[EXERCISE AIM]
From the listing below, copy each line that holds "What".

[RECORD EXTRACTS]
■ ■ ■ ■
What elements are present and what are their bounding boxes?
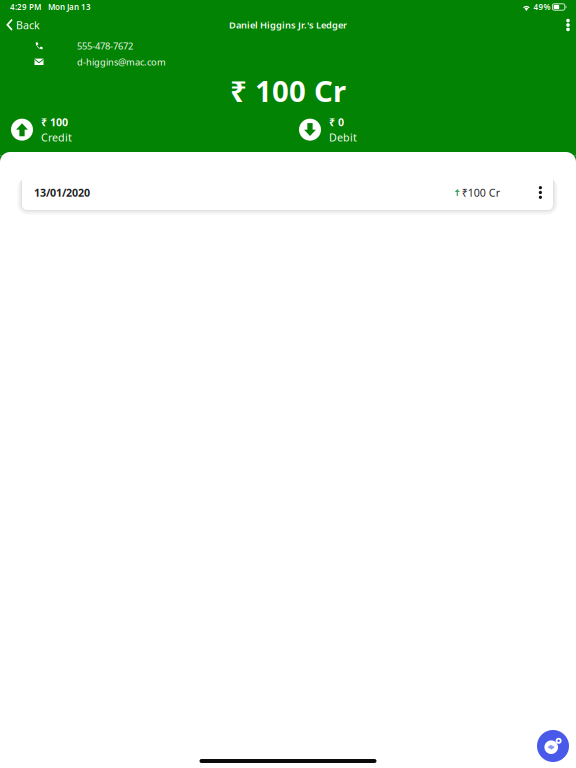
staticText: Daniel Higgins Jr.'s Ledger bbox=[229, 19, 347, 31]
staticText: 555-478-7672 bbox=[77, 40, 133, 52]
staticText: 13/01/2020 bbox=[34, 185, 90, 200]
staticText: 49% bbox=[533, 2, 550, 12]
button[interactable]: Add entry bbox=[537, 730, 569, 762]
button[interactable]: Back bbox=[0, 14, 48, 36]
staticText: ₹ 100 Cr bbox=[230, 71, 346, 110]
staticText: ₹100 Cr bbox=[462, 185, 500, 200]
button[interactable]: More options bbox=[558, 14, 576, 36]
staticText: ₹ 100 bbox=[41, 115, 68, 129]
staticText: ₹ 0 bbox=[329, 115, 344, 129]
staticText: Debit bbox=[329, 130, 357, 144]
staticText: Credit bbox=[41, 130, 72, 144]
button[interactable]: 13/01/2020 bbox=[22, 175, 553, 210]
staticText: d-higgins@mac.com bbox=[77, 56, 166, 68]
staticText: Back bbox=[16, 18, 40, 32]
staticText: Mon Jan 13 bbox=[48, 2, 91, 12]
staticText: 4:29 PM bbox=[10, 2, 41, 12]
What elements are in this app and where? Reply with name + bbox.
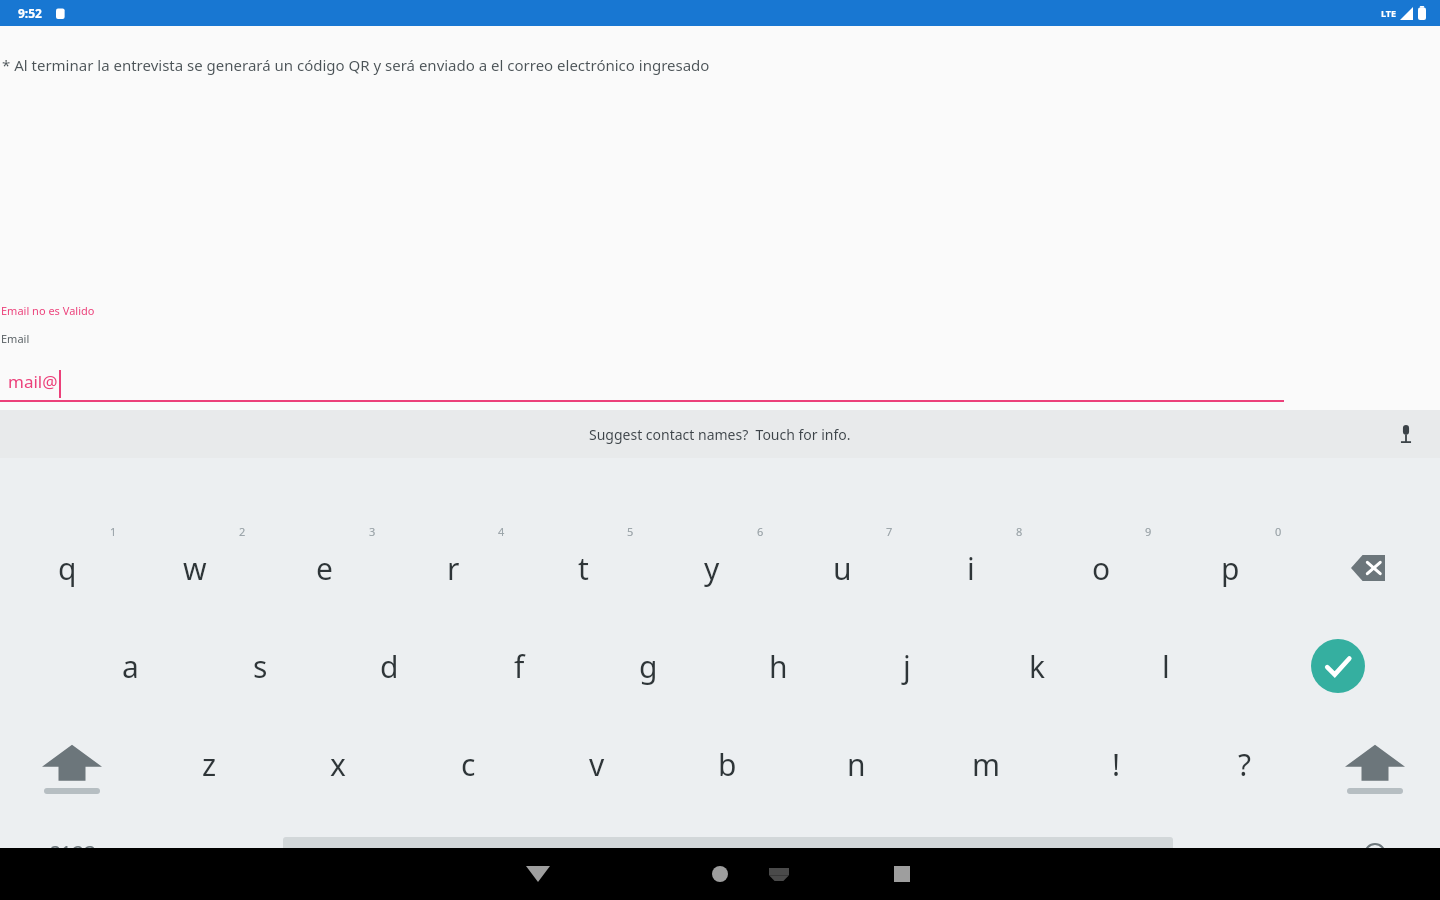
staticText: e <box>316 548 333 589</box>
button[interactable]: Home <box>685 848 755 900</box>
button[interactable]: k <box>979 618 1095 714</box>
button[interactable]: h <box>720 618 836 714</box>
staticText: LTE <box>1381 7 1397 19</box>
staticText: 9 <box>1145 524 1152 539</box>
button[interactable]: f <box>461 618 577 714</box>
staticText: j <box>903 646 911 687</box>
staticText: k <box>1029 646 1046 687</box>
staticText: z <box>202 744 217 785</box>
button[interactable]: d <box>331 618 447 714</box>
button[interactable]: t <box>525 520 641 616</box>
button[interactable]: g <box>590 618 706 714</box>
staticText: 8 <box>1016 524 1023 539</box>
button[interactable]: , <box>152 814 268 894</box>
staticText: c <box>461 744 476 785</box>
button[interactable]: Backspace <box>1310 520 1426 616</box>
staticText: t <box>578 548 589 589</box>
staticText: 6 <box>757 524 764 539</box>
button[interactable]: p <box>1172 520 1288 616</box>
staticText: n <box>847 744 866 785</box>
staticText: h <box>769 646 788 687</box>
staticText: l <box>1162 646 1170 687</box>
button[interactable]: e <box>266 520 382 616</box>
staticText: ? <box>1238 744 1252 785</box>
staticText: p <box>1221 548 1240 589</box>
staticText: b <box>718 744 737 785</box>
staticText: ?123 <box>51 840 97 869</box>
staticText: q <box>58 548 77 589</box>
staticText: v <box>589 744 605 785</box>
button[interactable]: Emoji <box>1317 814 1433 894</box>
button[interactable]: Shift <box>1317 716 1433 812</box>
button[interactable]: i <box>913 520 1029 616</box>
button[interactable]: s <box>202 618 318 714</box>
button[interactable]: j <box>849 618 965 714</box>
button[interactable]: . <box>1186 814 1302 894</box>
button[interactable]: w <box>137 520 253 616</box>
staticText: a <box>122 646 139 687</box>
staticText: w <box>183 548 207 589</box>
staticText: i <box>967 548 975 589</box>
staticText: 2 <box>239 524 246 539</box>
staticText: 1 <box>110 524 117 539</box>
button[interactable]: r <box>395 520 511 616</box>
staticText: 7 <box>886 524 893 539</box>
button[interactable]: x <box>280 716 396 812</box>
staticText: ! <box>1112 744 1121 785</box>
button[interactable]: a <box>72 618 188 714</box>
button[interactable]: u <box>784 520 900 616</box>
staticText: x <box>330 744 346 785</box>
button[interactable]: ? <box>1187 716 1303 812</box>
staticText: Email <box>1 331 30 346</box>
button[interactable]: n <box>798 716 914 812</box>
button[interactable]: ?123 <box>16 814 132 894</box>
button[interactable]: c <box>410 716 526 812</box>
staticText: 5 <box>627 524 634 539</box>
button[interactable]: q <box>9 520 125 616</box>
button[interactable]: b <box>669 716 785 812</box>
staticText: o <box>1092 548 1111 589</box>
button[interactable]: Shift <box>14 716 130 812</box>
staticText: 4 <box>498 524 505 539</box>
button[interactable]: Back <box>498 848 578 900</box>
staticText: m <box>972 744 1001 785</box>
button[interactable]: o <box>1043 520 1159 616</box>
staticText: 3 <box>369 524 376 539</box>
staticText: . <box>1241 837 1248 872</box>
button[interactable]: Recent apps <box>862 848 942 900</box>
button[interactable]: z <box>151 716 267 812</box>
button[interactable]: l <box>1108 618 1224 714</box>
button[interactable]: Hide keyboard <box>752 848 806 900</box>
staticText: g <box>639 646 658 687</box>
staticText: d <box>380 646 399 687</box>
button[interactable]: Voice input <box>1392 420 1420 448</box>
staticText: 0 <box>1275 524 1282 539</box>
staticText: r <box>447 548 460 589</box>
staticText: , <box>207 837 214 872</box>
staticText: y <box>704 548 720 589</box>
staticText: Email no es Valido <box>1 303 95 318</box>
button[interactable]: Space <box>283 837 1173 862</box>
button[interactable]: Suggest contact names? Touch for info. <box>0 410 1440 458</box>
staticText: s <box>253 646 268 687</box>
button[interactable]: v <box>539 716 655 812</box>
button[interactable]: ! <box>1058 716 1174 812</box>
staticText: mail@ <box>8 370 58 393</box>
button[interactable]: mail@ <box>0 360 1284 402</box>
button[interactable]: m <box>928 716 1044 812</box>
staticText: Suggest contact names? Touch for info. <box>589 425 851 444</box>
staticText: f <box>514 646 525 687</box>
button[interactable]: Enter <box>1280 618 1396 714</box>
staticText: 9:52 <box>18 5 42 21</box>
button[interactable]: y <box>654 520 770 616</box>
staticText: u <box>833 548 852 589</box>
staticText: * Al terminar la entrevista se generará … <box>2 55 710 75</box>
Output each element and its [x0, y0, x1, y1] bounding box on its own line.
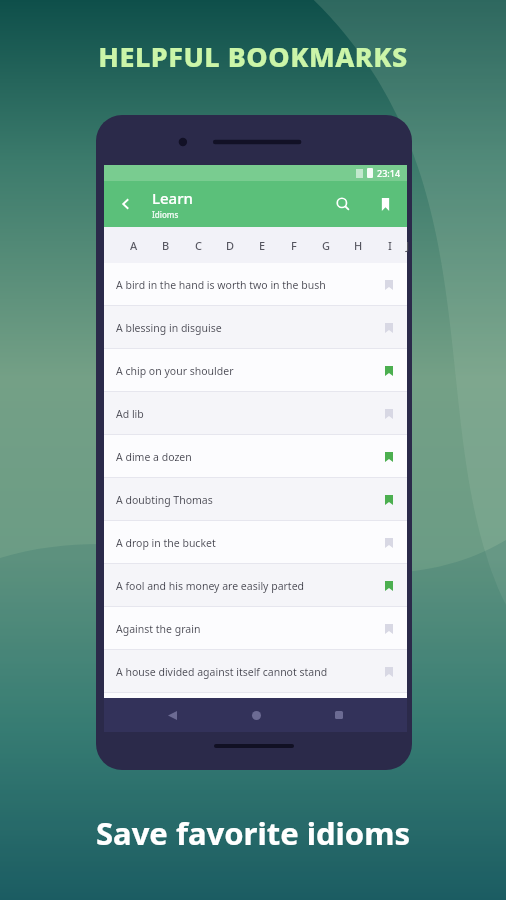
- staticText: A doubting Thomas: [116, 493, 213, 507]
- staticText: 23:14: [377, 167, 401, 179]
- staticText: G: [322, 238, 330, 253]
- button[interactable]: F: [278, 227, 310, 263]
- button[interactable]: A doubting Thomas: [104, 478, 407, 521]
- staticText: HELPFUL BOOKMARKS: [98, 38, 408, 75]
- staticText: Save favorite idioms: [96, 812, 410, 854]
- staticText: A house divided against itself cannot st…: [116, 665, 328, 679]
- staticText: E: [259, 238, 266, 253]
- staticText: H: [354, 238, 363, 253]
- staticText: D: [226, 238, 235, 253]
- button[interactable]: E: [246, 227, 278, 263]
- staticText: B: [162, 238, 170, 253]
- staticText: Ad lib: [116, 407, 144, 421]
- staticText: A: [130, 238, 138, 253]
- staticText: A blessing in disguise: [116, 321, 222, 335]
- staticText: A dime a dozen: [116, 450, 192, 464]
- button[interactable]: A fool and his money are easily parted: [104, 564, 407, 607]
- button[interactable]: I: [374, 227, 406, 263]
- staticText: C: [195, 238, 202, 253]
- button[interactable]: A drop in the bucket: [104, 521, 407, 564]
- button[interactable]: A house divided against itself cannot st…: [104, 650, 407, 693]
- button[interactable]: A bird in the hand is worth two in the b…: [104, 263, 407, 306]
- staticText: A chip on your shoulder: [116, 364, 234, 378]
- button[interactable]: Ad lib: [104, 392, 407, 435]
- button[interactable]: Search: [329, 190, 357, 218]
- button[interactable]: Against the grain: [104, 607, 407, 650]
- button[interactable]: C: [182, 227, 214, 263]
- button[interactable]: A dime a dozen: [104, 435, 407, 478]
- button[interactable]: J: [406, 227, 407, 263]
- button[interactable]: Back: [110, 188, 142, 220]
- button[interactable]: H: [342, 227, 374, 263]
- staticText: A drop in the bucket: [116, 536, 216, 550]
- button[interactable]: A: [118, 227, 150, 263]
- button[interactable]: A blessing in disguise: [104, 306, 407, 349]
- staticText: Learn: [152, 188, 193, 208]
- staticText: A bird in the hand is worth two in the b…: [116, 278, 326, 292]
- button[interactable]: A chip on your shoulder: [104, 349, 407, 392]
- staticText: Against the grain: [116, 622, 201, 636]
- button[interactable]: Back: [157, 700, 187, 730]
- button[interactable]: Recents: [324, 700, 354, 730]
- staticText: I: [388, 238, 392, 253]
- staticText: F: [291, 238, 297, 253]
- button[interactable]: Bookmarks: [371, 190, 399, 218]
- button[interactable]: B: [150, 227, 182, 263]
- button[interactable]: Home: [241, 700, 271, 730]
- staticText: J: [406, 238, 407, 253]
- staticText: A fool and his money are easily parted: [116, 579, 305, 593]
- staticText: Idioms: [152, 209, 179, 220]
- button[interactable]: D: [214, 227, 246, 263]
- button[interactable]: G: [310, 227, 342, 263]
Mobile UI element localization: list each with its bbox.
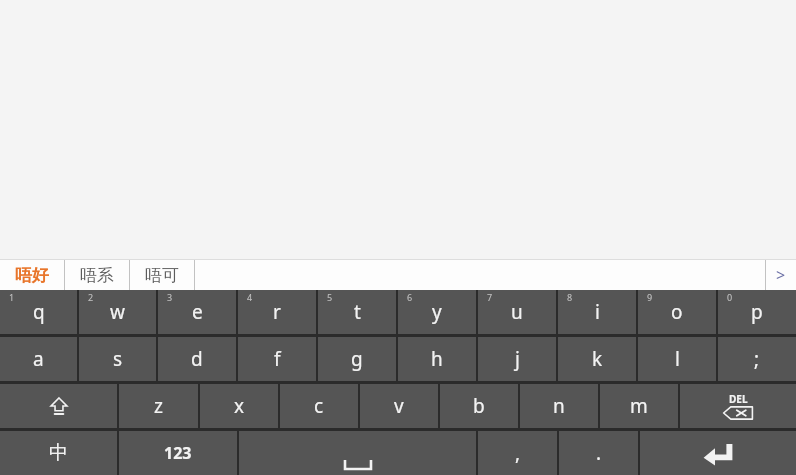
■ ■ ■ ■
[WRITTEN RESPONSE]
What elements are present and what are their bounding boxes?
What elements are in this app and where? Reply with name + bbox.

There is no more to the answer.